======== Raw data ========

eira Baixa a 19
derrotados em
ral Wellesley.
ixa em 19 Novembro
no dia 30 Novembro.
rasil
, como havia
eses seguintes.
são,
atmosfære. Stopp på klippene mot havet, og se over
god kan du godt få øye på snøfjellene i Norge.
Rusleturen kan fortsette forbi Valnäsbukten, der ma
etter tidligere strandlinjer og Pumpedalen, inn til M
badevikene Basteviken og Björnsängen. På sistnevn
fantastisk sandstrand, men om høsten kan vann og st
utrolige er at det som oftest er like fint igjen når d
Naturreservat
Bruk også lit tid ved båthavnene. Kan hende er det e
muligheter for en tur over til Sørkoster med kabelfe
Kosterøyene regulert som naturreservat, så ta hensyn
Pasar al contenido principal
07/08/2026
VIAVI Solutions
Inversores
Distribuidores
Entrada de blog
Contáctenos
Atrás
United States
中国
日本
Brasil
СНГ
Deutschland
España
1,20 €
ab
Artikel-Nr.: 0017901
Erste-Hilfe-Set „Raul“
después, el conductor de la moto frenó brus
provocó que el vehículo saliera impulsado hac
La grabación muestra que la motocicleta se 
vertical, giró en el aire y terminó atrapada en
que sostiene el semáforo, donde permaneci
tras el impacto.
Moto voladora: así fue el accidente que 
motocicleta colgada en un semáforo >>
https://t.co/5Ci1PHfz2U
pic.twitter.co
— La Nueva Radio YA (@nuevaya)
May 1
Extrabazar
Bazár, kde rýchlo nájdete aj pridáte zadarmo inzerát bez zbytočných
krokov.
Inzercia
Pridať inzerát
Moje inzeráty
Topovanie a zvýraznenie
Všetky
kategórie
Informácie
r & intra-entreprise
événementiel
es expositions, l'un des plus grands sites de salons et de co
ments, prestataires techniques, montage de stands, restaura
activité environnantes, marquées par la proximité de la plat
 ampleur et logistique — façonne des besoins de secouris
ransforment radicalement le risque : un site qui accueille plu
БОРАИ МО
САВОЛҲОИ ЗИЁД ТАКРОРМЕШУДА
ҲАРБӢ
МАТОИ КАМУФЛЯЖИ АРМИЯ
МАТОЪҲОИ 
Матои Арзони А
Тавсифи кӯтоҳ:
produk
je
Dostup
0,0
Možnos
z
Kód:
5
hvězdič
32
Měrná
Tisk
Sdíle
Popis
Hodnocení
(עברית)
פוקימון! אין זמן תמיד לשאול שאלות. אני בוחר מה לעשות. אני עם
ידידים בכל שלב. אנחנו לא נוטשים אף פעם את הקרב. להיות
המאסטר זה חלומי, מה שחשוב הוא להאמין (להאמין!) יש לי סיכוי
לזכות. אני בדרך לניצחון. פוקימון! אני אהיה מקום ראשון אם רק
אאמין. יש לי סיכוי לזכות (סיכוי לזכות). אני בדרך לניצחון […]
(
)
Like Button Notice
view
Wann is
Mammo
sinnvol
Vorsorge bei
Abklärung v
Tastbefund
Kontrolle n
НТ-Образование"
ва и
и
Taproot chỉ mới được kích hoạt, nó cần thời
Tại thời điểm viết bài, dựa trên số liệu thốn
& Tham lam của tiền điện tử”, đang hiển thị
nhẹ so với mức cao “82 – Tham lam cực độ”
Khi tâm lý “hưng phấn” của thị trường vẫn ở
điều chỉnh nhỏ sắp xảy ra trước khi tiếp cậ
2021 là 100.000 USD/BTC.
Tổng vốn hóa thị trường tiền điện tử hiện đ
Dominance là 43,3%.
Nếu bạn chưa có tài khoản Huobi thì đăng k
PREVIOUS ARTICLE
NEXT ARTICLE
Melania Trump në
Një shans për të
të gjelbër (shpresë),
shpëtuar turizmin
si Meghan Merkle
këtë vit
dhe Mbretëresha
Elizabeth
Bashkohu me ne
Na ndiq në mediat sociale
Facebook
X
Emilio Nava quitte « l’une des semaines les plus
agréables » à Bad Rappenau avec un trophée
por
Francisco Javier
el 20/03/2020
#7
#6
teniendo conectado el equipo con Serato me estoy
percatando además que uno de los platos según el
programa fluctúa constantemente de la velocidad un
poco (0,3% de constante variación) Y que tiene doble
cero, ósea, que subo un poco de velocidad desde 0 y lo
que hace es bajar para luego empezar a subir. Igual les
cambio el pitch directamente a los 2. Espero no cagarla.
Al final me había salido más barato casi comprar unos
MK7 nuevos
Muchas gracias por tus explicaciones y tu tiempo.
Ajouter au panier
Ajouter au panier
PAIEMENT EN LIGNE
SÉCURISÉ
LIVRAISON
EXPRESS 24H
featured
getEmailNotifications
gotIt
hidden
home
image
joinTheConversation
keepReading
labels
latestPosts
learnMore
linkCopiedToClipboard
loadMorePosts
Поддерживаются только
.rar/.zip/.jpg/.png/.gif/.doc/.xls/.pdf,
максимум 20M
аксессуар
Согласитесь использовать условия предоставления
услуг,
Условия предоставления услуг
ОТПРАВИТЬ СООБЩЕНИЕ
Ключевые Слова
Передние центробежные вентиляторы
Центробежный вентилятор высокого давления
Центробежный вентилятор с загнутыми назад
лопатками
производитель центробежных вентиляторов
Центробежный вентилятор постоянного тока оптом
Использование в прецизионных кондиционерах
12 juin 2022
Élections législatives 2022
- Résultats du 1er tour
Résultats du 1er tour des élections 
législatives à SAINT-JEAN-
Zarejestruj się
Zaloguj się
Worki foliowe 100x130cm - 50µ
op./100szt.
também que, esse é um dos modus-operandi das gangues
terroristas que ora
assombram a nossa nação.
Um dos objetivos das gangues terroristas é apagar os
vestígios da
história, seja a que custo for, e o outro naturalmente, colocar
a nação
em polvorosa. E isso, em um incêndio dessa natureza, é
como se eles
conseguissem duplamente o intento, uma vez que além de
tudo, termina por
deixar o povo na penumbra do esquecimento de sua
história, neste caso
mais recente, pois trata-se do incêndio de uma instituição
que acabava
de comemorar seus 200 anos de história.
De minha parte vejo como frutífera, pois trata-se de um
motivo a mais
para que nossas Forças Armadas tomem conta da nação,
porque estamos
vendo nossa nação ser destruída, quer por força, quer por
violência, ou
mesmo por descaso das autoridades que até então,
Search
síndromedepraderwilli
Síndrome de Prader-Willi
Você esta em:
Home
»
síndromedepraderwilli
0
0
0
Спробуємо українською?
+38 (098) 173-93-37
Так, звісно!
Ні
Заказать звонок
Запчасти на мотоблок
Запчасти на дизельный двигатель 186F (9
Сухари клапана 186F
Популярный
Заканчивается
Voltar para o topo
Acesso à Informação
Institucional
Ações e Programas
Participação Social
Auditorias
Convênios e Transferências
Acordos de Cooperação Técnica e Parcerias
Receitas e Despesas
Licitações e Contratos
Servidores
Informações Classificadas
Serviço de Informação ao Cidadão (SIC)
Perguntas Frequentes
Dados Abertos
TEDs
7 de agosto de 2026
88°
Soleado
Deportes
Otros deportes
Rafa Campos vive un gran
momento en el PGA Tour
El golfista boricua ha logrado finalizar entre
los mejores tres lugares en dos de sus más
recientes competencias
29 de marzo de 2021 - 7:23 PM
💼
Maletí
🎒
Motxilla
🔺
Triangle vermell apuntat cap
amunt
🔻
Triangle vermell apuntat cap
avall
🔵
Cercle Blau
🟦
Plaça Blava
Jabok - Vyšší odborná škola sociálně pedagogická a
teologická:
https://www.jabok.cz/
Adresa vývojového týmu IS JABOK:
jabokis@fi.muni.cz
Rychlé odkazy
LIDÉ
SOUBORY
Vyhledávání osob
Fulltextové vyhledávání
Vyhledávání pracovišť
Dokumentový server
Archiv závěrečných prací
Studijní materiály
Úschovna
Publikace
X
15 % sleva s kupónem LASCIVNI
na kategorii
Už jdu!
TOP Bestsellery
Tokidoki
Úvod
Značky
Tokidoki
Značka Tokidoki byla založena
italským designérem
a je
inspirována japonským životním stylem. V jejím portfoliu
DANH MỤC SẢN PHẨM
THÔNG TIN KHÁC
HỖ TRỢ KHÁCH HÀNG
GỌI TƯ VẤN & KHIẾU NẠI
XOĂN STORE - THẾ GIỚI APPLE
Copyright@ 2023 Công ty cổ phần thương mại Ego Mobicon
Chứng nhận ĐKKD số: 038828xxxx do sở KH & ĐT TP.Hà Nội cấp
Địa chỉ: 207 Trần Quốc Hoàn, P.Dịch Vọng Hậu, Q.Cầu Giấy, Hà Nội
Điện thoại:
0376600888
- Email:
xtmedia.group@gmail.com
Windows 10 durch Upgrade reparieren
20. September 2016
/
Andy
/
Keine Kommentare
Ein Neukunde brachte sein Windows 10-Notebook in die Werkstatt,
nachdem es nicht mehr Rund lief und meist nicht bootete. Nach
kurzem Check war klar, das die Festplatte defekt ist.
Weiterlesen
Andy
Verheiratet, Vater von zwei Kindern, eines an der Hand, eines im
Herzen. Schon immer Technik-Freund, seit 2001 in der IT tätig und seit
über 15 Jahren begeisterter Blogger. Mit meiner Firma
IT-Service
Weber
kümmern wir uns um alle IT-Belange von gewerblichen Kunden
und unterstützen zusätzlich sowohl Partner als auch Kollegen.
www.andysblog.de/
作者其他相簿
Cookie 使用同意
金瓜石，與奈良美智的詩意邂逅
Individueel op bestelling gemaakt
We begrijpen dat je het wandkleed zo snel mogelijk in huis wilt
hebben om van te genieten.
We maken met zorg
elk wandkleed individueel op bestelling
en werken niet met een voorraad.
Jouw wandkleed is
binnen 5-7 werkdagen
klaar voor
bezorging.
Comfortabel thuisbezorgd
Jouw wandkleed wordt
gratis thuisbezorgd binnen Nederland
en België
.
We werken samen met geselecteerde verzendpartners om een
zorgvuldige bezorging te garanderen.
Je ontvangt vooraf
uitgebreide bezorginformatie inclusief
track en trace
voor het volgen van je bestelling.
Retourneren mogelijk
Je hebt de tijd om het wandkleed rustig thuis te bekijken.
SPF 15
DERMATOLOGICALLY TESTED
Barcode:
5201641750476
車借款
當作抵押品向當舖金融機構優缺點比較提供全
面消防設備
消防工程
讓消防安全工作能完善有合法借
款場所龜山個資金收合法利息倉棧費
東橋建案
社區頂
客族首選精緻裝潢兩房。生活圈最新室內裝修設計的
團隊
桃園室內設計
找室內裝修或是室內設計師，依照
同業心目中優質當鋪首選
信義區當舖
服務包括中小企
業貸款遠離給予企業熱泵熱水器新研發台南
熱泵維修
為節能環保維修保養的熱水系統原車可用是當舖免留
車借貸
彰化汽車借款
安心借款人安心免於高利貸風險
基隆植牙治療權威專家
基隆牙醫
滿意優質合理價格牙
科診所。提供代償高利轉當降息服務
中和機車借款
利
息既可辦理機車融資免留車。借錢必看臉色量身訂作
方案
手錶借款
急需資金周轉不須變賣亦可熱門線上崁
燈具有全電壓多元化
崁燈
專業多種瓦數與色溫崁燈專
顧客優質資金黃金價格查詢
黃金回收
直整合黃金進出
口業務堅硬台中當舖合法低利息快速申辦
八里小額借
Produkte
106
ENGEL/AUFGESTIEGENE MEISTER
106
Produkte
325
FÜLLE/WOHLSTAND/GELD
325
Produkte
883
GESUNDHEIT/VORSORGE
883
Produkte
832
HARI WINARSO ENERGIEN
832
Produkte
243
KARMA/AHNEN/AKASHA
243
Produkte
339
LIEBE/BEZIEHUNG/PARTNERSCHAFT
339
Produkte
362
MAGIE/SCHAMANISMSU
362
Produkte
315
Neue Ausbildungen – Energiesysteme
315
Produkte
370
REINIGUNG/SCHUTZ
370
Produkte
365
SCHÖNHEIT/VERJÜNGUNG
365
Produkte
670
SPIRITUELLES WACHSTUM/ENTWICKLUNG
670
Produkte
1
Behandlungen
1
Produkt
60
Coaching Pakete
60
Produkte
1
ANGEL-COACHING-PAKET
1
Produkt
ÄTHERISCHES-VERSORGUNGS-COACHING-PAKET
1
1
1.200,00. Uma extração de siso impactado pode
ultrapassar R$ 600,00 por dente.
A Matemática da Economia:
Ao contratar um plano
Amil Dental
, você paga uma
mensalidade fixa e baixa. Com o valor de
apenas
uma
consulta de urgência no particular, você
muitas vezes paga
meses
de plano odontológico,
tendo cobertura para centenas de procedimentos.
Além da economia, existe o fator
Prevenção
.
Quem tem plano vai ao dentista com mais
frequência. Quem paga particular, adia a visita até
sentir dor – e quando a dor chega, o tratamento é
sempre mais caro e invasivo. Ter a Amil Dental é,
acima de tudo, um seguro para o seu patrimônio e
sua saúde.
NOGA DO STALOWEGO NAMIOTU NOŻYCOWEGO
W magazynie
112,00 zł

========

*Problem description*: Figure out how many lines of the material include "tudo", then reply with the count alone.

*Task response*: 2